Question

$(x + 2)(x + 4)(x + 6)(x + 12) + 4x^2 = 0$

Answer 1

x = -6 \pm 2\sqrt{3}

Answer 2

To solve the equation $(x + 2)(x + 4)(x + 6)(x + 12) + 4x^2 = 0$, we strategically group the terms.

Notice that the product of the constants in one pair, $2 \times 12 = 24$, is equal to the product of the constants in another pair, $4 \times 6 = 24$.

Rearrange the terms: $[(x + 2)(x + 12)][(x + 4)(x + 6)] + 4x^2 = 0$

Expand each pair: $(x + 2)(x + 12) = x^2 + 12x + 2x + 24 = x^2 + 14x + 24$ $(x + 4)(x + 6) = x^2 + 6x + 4x + 24 = x^2 + 10x + 24$

Substitute these back into the equation: $(x^2 + 14x + 24)(x^2 + 10x + 24) + 4x^2 = 0$

Let $y = x^2 + 24$. The equation becomes: $(y + 14x)(y + 10x) + 4x^2 = 0$

Expand the product: $y^2 + 10xy + 14xy + 140x^2 + 4x^2 = 0$ $y^2 + 24xy + 144x^2 = 0$

This expression is a perfect square trinomial: $y^2 + 2(y)(12x) + (12x)^2 = 0$ $(y + 12x)^2 = 0$

Substitute back $y = x^2 + 24$: $(x^2 + 24 + 12x)^2 = 0$ $(x^2 + 12x + 24)^2 = 0$

For this equation to hold, the term inside the parenthesis must be zero: $x^2 + 12x + 24 = 0$

Now, solve this quadratic equation using the quadratic formula $x = \frac{-b \pm \sqrt{b^2 - 4ac}}{2a}$. Here, $a=1$, $b=12$, $c=24$.

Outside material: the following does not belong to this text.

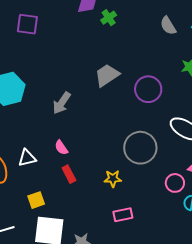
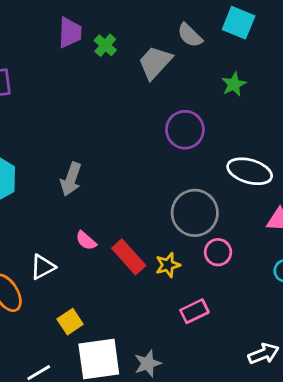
gray trapezoid: (107, 75) -> (155, 62), moved
red rectangle: (69, 174) -> (129, 257), moved, size x1.4
pink circle: (175, 183) -> (218, 252), moved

$x = \frac{-12 \pm \sqrt{12^2 - 4 \cdot 1 \cdot 24}}{2 \cdot 1}$ $x = \frac{-12 \pm \sqrt{144 - 96}}{2}$ $x = \frac{-12 \pm \sqrt{48}}{2}$

Simplify $\sqrt{48}$: $\sqrt{48} = \sqrt{16 \times 3} = 4\sqrt{3}$

Substitute this value back: $x = \frac{-12 \pm 4\sqrt{3}}{2}$ $x = \frac{2(-6 \pm 2\sqrt{3})}{2}$ $x = -6 \pm 2\sqrt{3}$

The solutions are $x = -6 + 2\sqrt{3}$ and $x = -6 - 2\sqrt{3}$.